Les pièges du désir
avaient besoin de chaperons !
– Pourquoi voulez-vous qu’elle vienne ?
– Tranville n’étant pas là, vous préférerez peut-être qu’une autre femme soit présente.
– Tranville ?
Elle en fut irritée un instant. Pourquoi diable ramenait-il sans cesse Tranville sur le tapis ? Le général n’était pas son père !
Soudain, elle comprit. Jack Vernon pensait que Tranville était son amant. Sans doute serait-il surpris d’apprendre qu’elle n’avait eu en tout et pour tout qu’une brève histoire d’amour dans sa vie, il y avait déjà bien longtemps. Elle avait été déçue, et s’était juré de ne plus jamais renouveler l’expérience. En fait, elle n’avait même pas été tentée de le faire – jusqu’à ce qu’elle le rencontre. Lui, le mystérieux étranger à l’exposition d’été.
Malgré l’attitude distante qu’il affichait, il l’attirait encore, avec son regard assombri par les blessures du passé…
Elle fit un effort pour revenir à la conversation.
– Je n’ai pas besoin de chaperon, monsieur Vernon. Personne n’exige d’une actrice qu’elle se conforme aux convenances. C’est l’une des libertés que confère cette profession.

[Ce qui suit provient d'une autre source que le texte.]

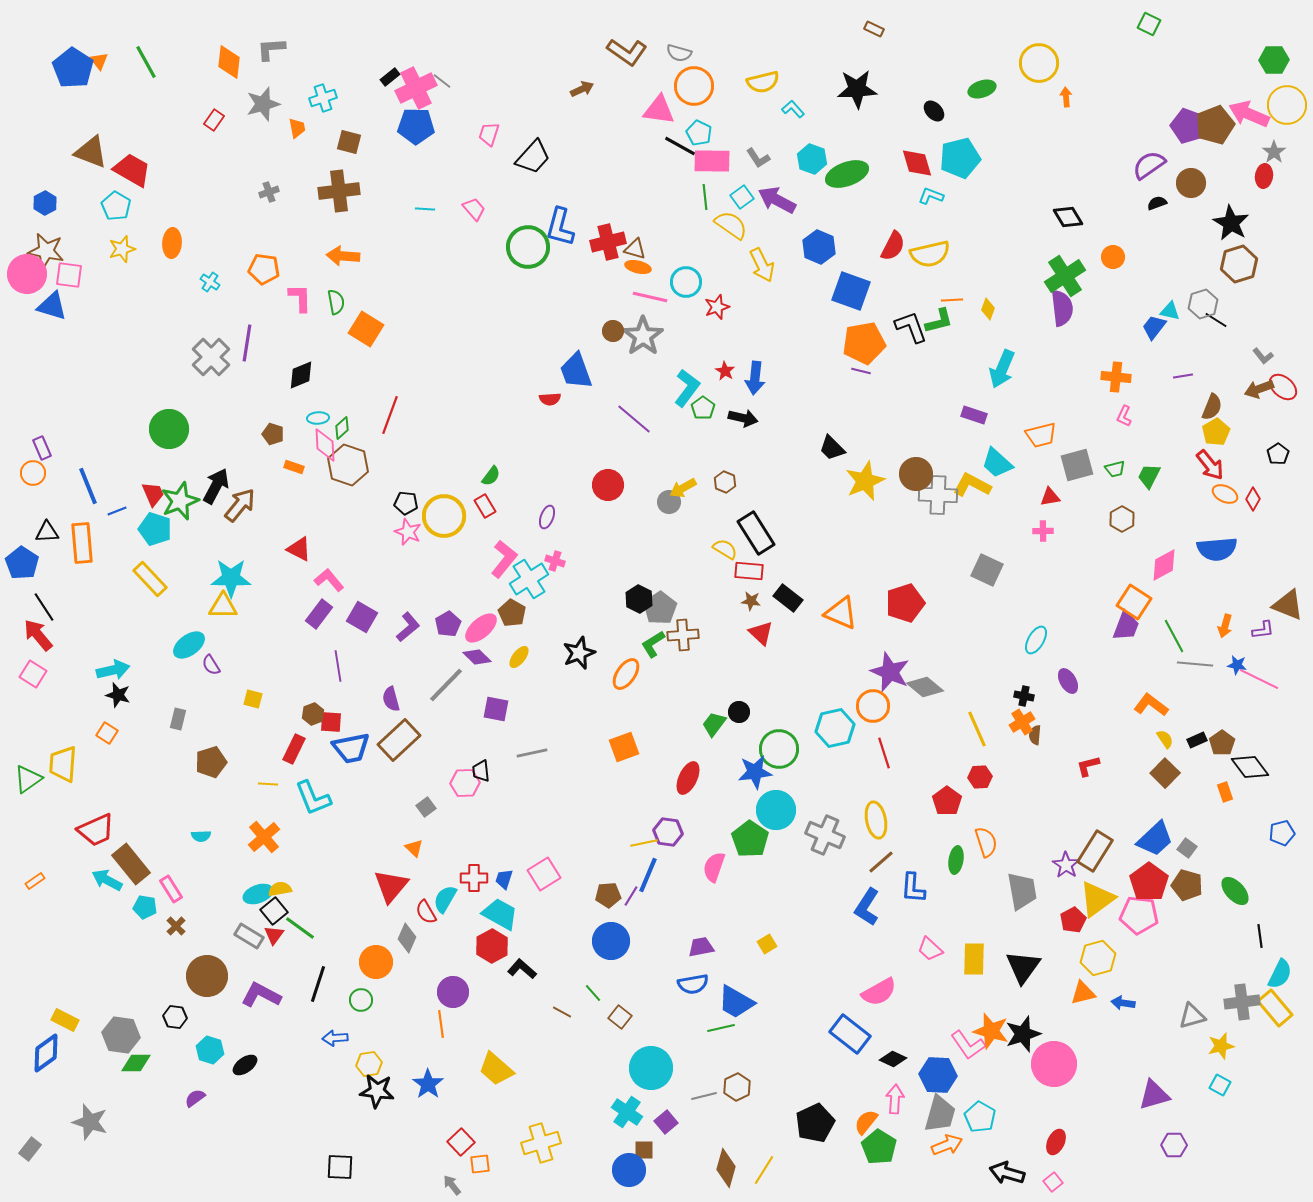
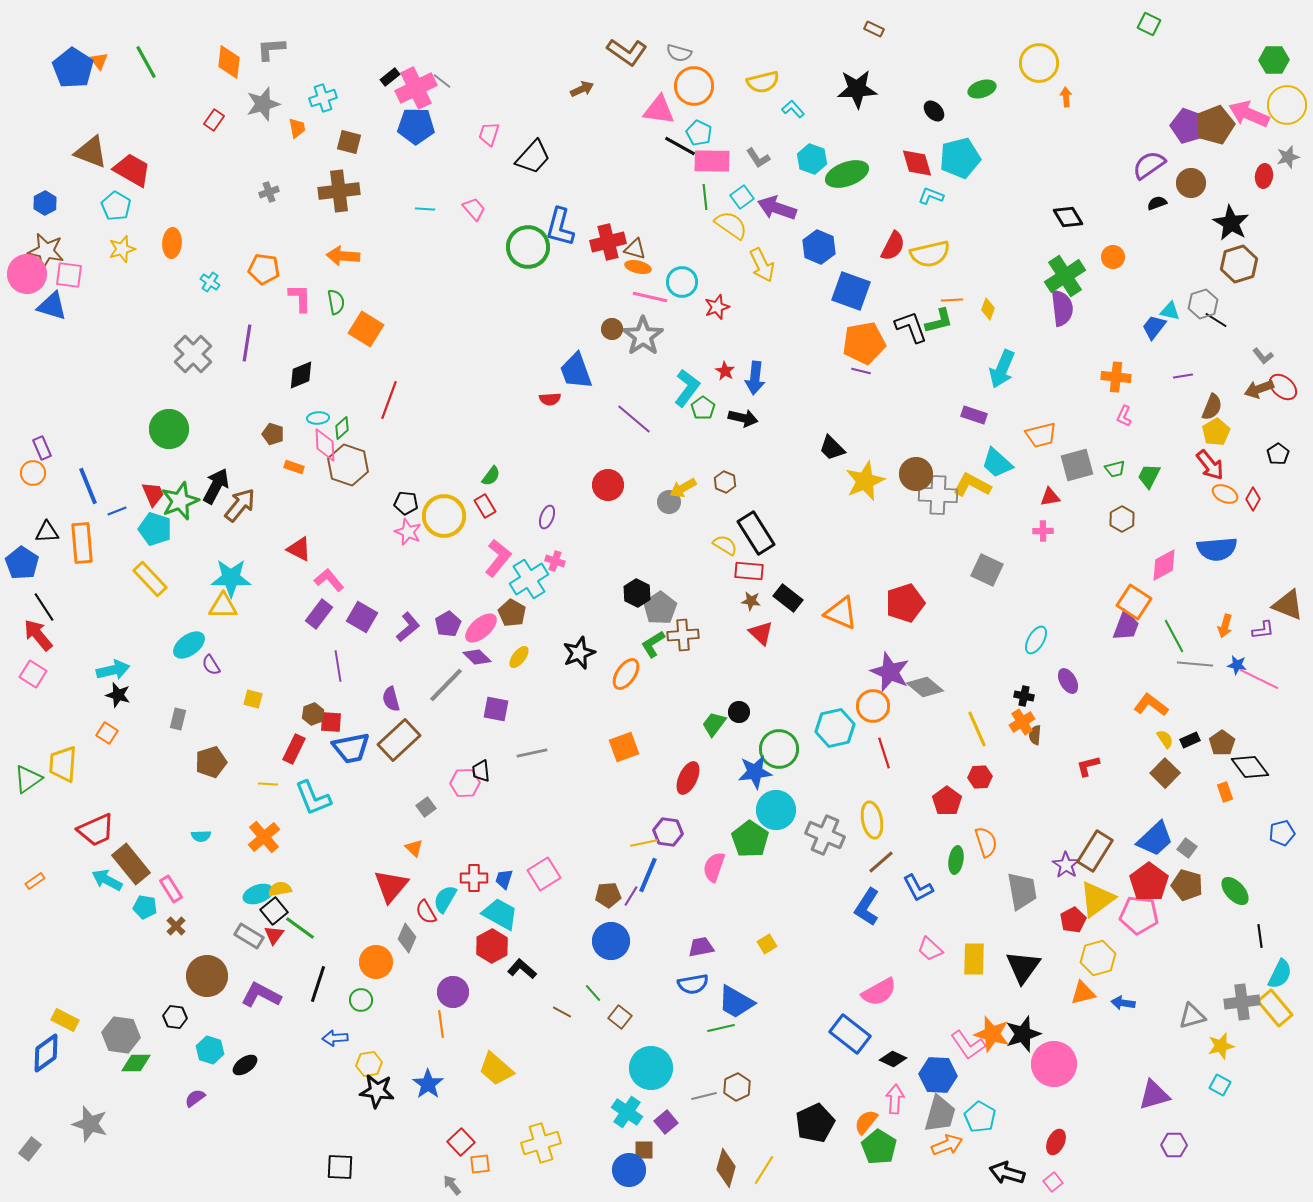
gray star at (1274, 152): moved 14 px right, 5 px down; rotated 20 degrees clockwise
purple arrow at (777, 200): moved 8 px down; rotated 9 degrees counterclockwise
cyan circle at (686, 282): moved 4 px left
brown circle at (613, 331): moved 1 px left, 2 px up
gray cross at (211, 357): moved 18 px left, 3 px up
red line at (390, 415): moved 1 px left, 15 px up
yellow semicircle at (725, 549): moved 4 px up
pink L-shape at (504, 559): moved 6 px left, 1 px up
black hexagon at (639, 599): moved 2 px left, 6 px up
black rectangle at (1197, 740): moved 7 px left
yellow ellipse at (876, 820): moved 4 px left
blue L-shape at (913, 888): moved 5 px right; rotated 32 degrees counterclockwise
orange star at (991, 1031): moved 1 px right, 3 px down
gray star at (90, 1122): moved 2 px down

Il se contenta de siroter son thé. Ariana reprit sa respiration et fit une seconde tentative :
– Et si nous parlions du portrait ?
– Oui, nous avons des décisions à prendre. Comment souhaitez-vous que je représente Cléopâtre ?
Il s’exprimait comme si toute émotion l’avait déserté. Mais ses yeux le trahissaient. Elle lisait un émoi certain dans leurs profondeurs mordorées.
– Je crains de ne pas être fixée, murmura-t–elle.
– Nous pourrions essayer différentes poses. J’en ferai des croquis, et nous choisirons la meilleure.
La proposition la laissa sceptique.
– Avez-vous lu la pièce, monsieur Vernon ? Elle pourrait vous fournir quelques idées.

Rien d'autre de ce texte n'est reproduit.